[[ Material for this task open ]]

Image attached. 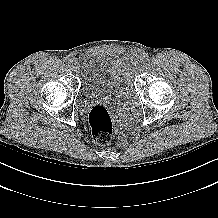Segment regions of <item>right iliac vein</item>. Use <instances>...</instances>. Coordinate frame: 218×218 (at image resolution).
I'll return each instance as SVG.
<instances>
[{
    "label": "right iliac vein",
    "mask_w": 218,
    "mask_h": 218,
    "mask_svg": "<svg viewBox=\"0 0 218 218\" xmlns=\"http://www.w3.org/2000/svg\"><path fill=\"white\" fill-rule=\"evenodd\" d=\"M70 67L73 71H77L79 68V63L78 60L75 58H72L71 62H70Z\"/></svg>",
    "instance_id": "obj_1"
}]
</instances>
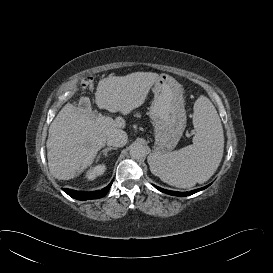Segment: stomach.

[[ Material for this task closed ]]
[[ Material for this task open ]]

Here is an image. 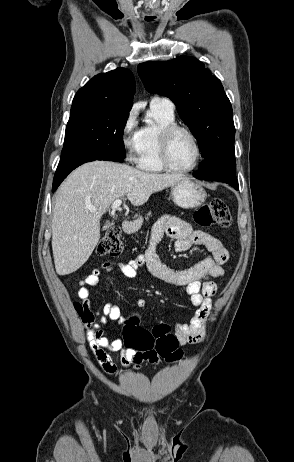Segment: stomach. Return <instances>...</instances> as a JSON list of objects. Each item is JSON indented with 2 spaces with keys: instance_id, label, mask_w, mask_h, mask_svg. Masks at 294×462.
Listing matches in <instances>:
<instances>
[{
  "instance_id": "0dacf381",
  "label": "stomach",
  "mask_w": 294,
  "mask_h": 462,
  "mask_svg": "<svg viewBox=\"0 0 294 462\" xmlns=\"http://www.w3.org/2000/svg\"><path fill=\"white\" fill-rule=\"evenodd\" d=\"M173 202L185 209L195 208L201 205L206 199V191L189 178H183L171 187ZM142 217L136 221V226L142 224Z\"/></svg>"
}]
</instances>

[[ Material for this task closed ]]
[[ Material for this task open ]]

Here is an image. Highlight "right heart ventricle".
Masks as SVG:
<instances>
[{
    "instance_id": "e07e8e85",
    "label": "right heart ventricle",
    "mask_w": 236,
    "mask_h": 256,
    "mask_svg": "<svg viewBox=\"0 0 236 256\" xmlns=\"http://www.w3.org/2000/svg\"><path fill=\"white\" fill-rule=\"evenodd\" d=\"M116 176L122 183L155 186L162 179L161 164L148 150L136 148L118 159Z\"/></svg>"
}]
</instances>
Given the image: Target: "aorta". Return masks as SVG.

[[ Material for this task closed ]]

Task to carry out
As the answer, set down only the lines from the data above between the one holding "Here is an image. Highlight" and the one holding "masks as SVG.", inclusive, exactly as they read.

Task solution
Here is an image. Highlight "right heart ventricle".
Masks as SVG:
<instances>
[{
    "instance_id": "e07e8e85",
    "label": "right heart ventricle",
    "mask_w": 236,
    "mask_h": 256,
    "mask_svg": "<svg viewBox=\"0 0 236 256\" xmlns=\"http://www.w3.org/2000/svg\"><path fill=\"white\" fill-rule=\"evenodd\" d=\"M116 176L122 183L155 186L162 179L161 164L148 150L136 148L118 159Z\"/></svg>"
}]
</instances>
Given the image: Target: "aorta". Return masks as SVG.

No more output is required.